TITIKNOL.ID, PENAJAM – Di tengah arus digitalisasi yang semakin masif, fungsi dan peran perpustakaan menghadapi tantangan besar dalam mempertahankan relevansinya.
Anggota Komisi I DPRD Penajam Paser Utara (PPU), Mahyudin, menyoroti menurunnya minat baca terhadap buku fisik, khususnya di kalangan masyarakat umum.
Menurutnya, perkembangan teknologi informasi telah mengubah pola konsumsi informasi masyarakat yang kini lebih mengandalkan gawai dan media digital dibandingkan buku konvensional.
“Untuk tetap eksis dan tumbuh, saya kira perlu ada strategi yang menggabungkan sistem digital dengan pendekatan konvensional agar budaya literasi itu tetap terjaga,” ujar Mahyudin, Minggu (29/6/2025).
Ia menilai, kenyamanan masyarakat dalam mengakses informasi secara digital berkontribusi terhadap menurunnya minat baca secara tradisional.
Oleh karena itu, menurutnya, perpustakaan harus bisa beradaptasi dengan perubahan zaman.

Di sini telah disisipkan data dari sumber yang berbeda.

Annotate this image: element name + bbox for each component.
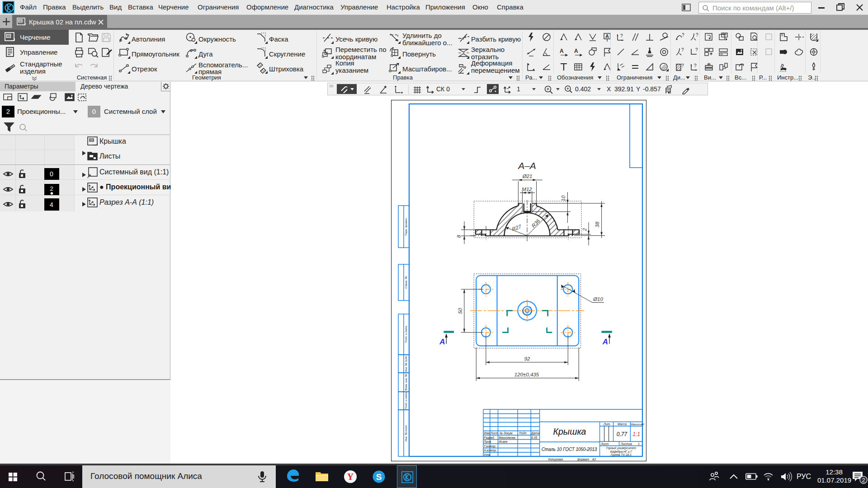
svg-text:Справ. №: Справ. №: [405, 276, 407, 289]
svg-text:2: 2: [862, 477, 865, 483]
svg-text:Копировал: Копировал: [548, 458, 563, 461]
svg-text:2: 2: [50, 185, 53, 192]
svg-text:Утв.: Утв.: [483, 453, 491, 456]
svg-text:Масса: Масса: [618, 422, 627, 426]
svg-text:Подп.: Подп.: [519, 432, 527, 435]
svg-text:Пров.: Пров.: [484, 440, 492, 444]
svg-text:А3: А3: [592, 458, 596, 461]
svg-text:0,77: 0,77: [617, 431, 628, 437]
svg-text:0: 0: [50, 170, 53, 178]
svg-text:Взам. инв. №: Взам. инв. №: [405, 374, 407, 391]
svg-text:Лит.: Лит.: [603, 422, 611, 426]
svg-text:S: S: [376, 472, 382, 482]
svg-text:Ø21: Ø21: [522, 174, 533, 179]
svg-text:А: А: [439, 338, 445, 346]
svg-text:10: 10: [561, 195, 566, 201]
svg-text:Лист: Лист: [600, 442, 609, 446]
svg-text:8: 8: [456, 235, 462, 238]
svg-text:Сталь 10 ГОСТ 1050-2013: Сталь 10 ГОСТ 1050-2013: [542, 447, 597, 452]
svg-text:Изм.: Изм.: [484, 432, 491, 435]
svg-text:Группа ТХ-18-1: Группа ТХ-18-1: [611, 453, 632, 457]
svg-text:Подп. и дата: Подп. и дата: [405, 392, 407, 409]
svg-text:Y: Y: [347, 472, 354, 482]
svg-text:Н.контр.: Н.контр.: [484, 449, 497, 452]
svg-text:Машолкова: Машолкова: [499, 436, 515, 439]
svg-text:Подп. и дата: Подп. и дата: [405, 326, 407, 343]
svg-text:А: А: [602, 338, 608, 346]
svg-text:Инв. № подл.: Инв. № подл.: [405, 425, 407, 441]
svg-text:2: 2: [582, 228, 587, 231]
svg-text:1: 1: [638, 442, 640, 446]
svg-text:М12: М12: [522, 187, 532, 192]
svg-text:Т.контр.: Т.контр.: [484, 445, 496, 448]
svg-text:120±0,435: 120±0,435: [514, 372, 539, 377]
svg-text:Дата: Дата: [531, 432, 539, 435]
svg-text:Ø10: Ø10: [593, 296, 603, 302]
svg-text:50: 50: [458, 308, 463, 314]
svg-text:Исаев: Исаев: [499, 440, 508, 443]
svg-text:Перв. примен.: Перв. примен.: [405, 218, 407, 236]
svg-text:6.05: 6.05: [531, 436, 537, 439]
svg-text:А–А: А–А: [517, 160, 536, 171]
svg-text:92: 92: [524, 356, 530, 361]
svg-text:38: 38: [594, 221, 600, 227]
svg-text:Листов: Листов: [620, 442, 632, 446]
svg-text:4: 4: [50, 201, 53, 208]
svg-text:Лист: Лист: [490, 432, 499, 435]
svg-text:Масштаб: Масштаб: [631, 422, 644, 426]
svg-text:1:1: 1:1: [632, 431, 640, 437]
svg-text:формат: формат: [577, 458, 590, 461]
svg-text:Разраб.: Разраб.: [484, 436, 495, 440]
svg-text:Крышка: Крышка: [553, 427, 586, 436]
svg-text:№ докум.: № докум.: [500, 432, 513, 435]
svg-text:Инв. № дубл.: Инв. № дубл.: [405, 356, 407, 372]
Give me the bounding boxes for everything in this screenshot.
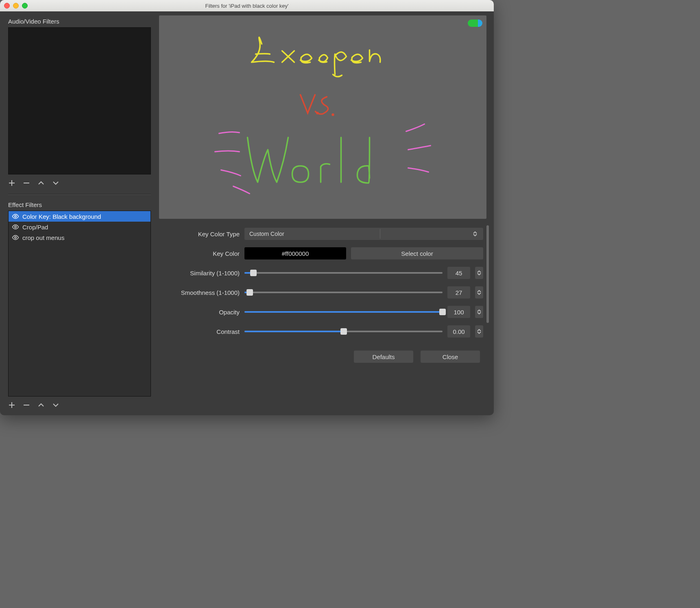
similarity-stepper[interactable] [475, 267, 483, 279]
remove-icon[interactable] [23, 401, 30, 410]
opacity-stepper[interactable] [475, 306, 483, 318]
divider [8, 194, 151, 195]
window-title: Filters for 'iPad with black color key' [0, 3, 494, 9]
filter-preview [159, 15, 486, 219]
window-minimize-icon[interactable] [13, 3, 19, 9]
add-icon[interactable] [8, 401, 15, 410]
opacity-value[interactable]: 100 [447, 306, 470, 318]
contrast-value[interactable]: 0.00 [447, 325, 470, 338]
effect-filters-list[interactable]: Color Key: Black background Crop/Pad cro… [8, 211, 151, 397]
select-color-button[interactable]: Select color [351, 247, 483, 259]
visibility-icon[interactable] [12, 234, 19, 241]
effect-list-controls [8, 399, 151, 412]
av-list-controls [8, 177, 151, 190]
key-color-label: Key Color [162, 250, 240, 257]
smoothness-label: Smoothness (1-1000) [162, 289, 240, 296]
key-color-type-select[interactable]: Custom Color [244, 228, 483, 240]
smoothness-value[interactable]: 27 [447, 286, 470, 299]
opacity-label: Opacity [162, 309, 240, 316]
defaults-button[interactable]: Defaults [354, 351, 413, 363]
filters-window: Filters for 'iPad with black color key' … [0, 0, 494, 415]
svg-point-4 [332, 114, 334, 115]
move-down-icon[interactable] [52, 401, 59, 410]
visibility-icon[interactable] [12, 213, 19, 220]
similarity-slider[interactable] [244, 267, 443, 279]
move-down-icon[interactable] [52, 179, 59, 188]
similarity-value[interactable]: 45 [447, 267, 470, 279]
preview-toggle[interactable] [468, 20, 482, 27]
effect-filter-label: Crop/Pad [22, 224, 48, 231]
effect-filter-label: crop out menus [22, 234, 64, 241]
svg-point-1 [15, 226, 17, 228]
effect-filters-heading: Effect Filters [8, 201, 151, 208]
effect-filter-row[interactable]: crop out menus [9, 232, 150, 243]
svg-point-2 [15, 237, 17, 239]
opacity-slider[interactable] [244, 306, 443, 318]
move-up-icon[interactable] [37, 179, 45, 188]
effect-filter-row[interactable]: Crop/Pad [9, 222, 150, 232]
similarity-label: Similarity (1-1000) [162, 270, 240, 277]
av-filters-heading: Audio/Video Filters [8, 18, 151, 25]
effect-filter-row[interactable]: Color Key: Black background [9, 211, 150, 222]
key-color-type-label: Key Color Type [162, 231, 240, 238]
window-zoom-icon[interactable] [22, 3, 28, 9]
key-color-type-value: Custom Color [249, 231, 284, 237]
filter-params: Key Color Type Custom Color Key Color #f… [159, 219, 486, 410]
chevron-updown-icon [472, 229, 478, 239]
svg-point-0 [15, 216, 17, 218]
effect-filter-label: Color Key: Black background [22, 213, 101, 220]
window-close-icon[interactable] [4, 3, 10, 9]
key-color-value: #ff000000 [282, 250, 309, 257]
contrast-label: Contrast [162, 328, 240, 335]
move-up-icon[interactable] [37, 401, 45, 410]
contrast-stepper[interactable] [475, 325, 483, 338]
visibility-icon[interactable] [12, 223, 19, 231]
contrast-slider[interactable] [244, 325, 443, 338]
remove-icon[interactable] [23, 179, 30, 188]
smoothness-slider[interactable] [244, 286, 443, 299]
titlebar: Filters for 'iPad with black color key' [0, 0, 494, 11]
key-color-swatch[interactable]: #ff000000 [244, 247, 346, 259]
add-icon[interactable] [8, 179, 15, 188]
close-button[interactable]: Close [421, 351, 480, 363]
smoothness-stepper[interactable] [475, 286, 483, 299]
params-scrollbar[interactable] [486, 225, 489, 323]
av-filters-list[interactable] [8, 27, 151, 174]
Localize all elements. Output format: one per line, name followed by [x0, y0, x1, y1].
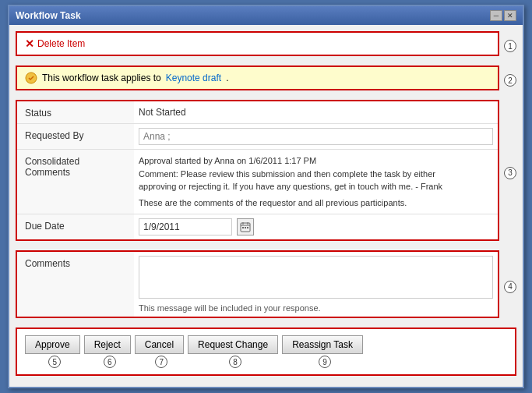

“Keberadaan perpustakaan itu harusnya bisa menggabungkan keduanya. Jadi balance, digitalisasi masuk, konvensional tetap ada,” tegasnya.
Lebih lanjut, Mahyudin menilai langkah tersebut juga penting untuk mendorong peningkatan akreditasi dan kualitas layanan perpustakaan, termasuk menyediakan akses bacaan digital yang mudah dijangkau oleh masyarakat.
“Apalagi di tengah tantangan digital seperti sekarang, kualitas layanan perpustakaan harus ditingkatkan juga. Menyediakan bacaan digital misalnya,” ucapnya.
Ia pun mendorong agar seluruh pihak, baik sekolah maupun pemerintah daerah, turut berperan aktif dalam menanamkan budaya literasi sejak dini.
“Jangan sampai hilang ditelan zaman, perlu dihadirkan layanan perpustakaan yang adaptif supaya tetap eksis,” tutup Mahyudin.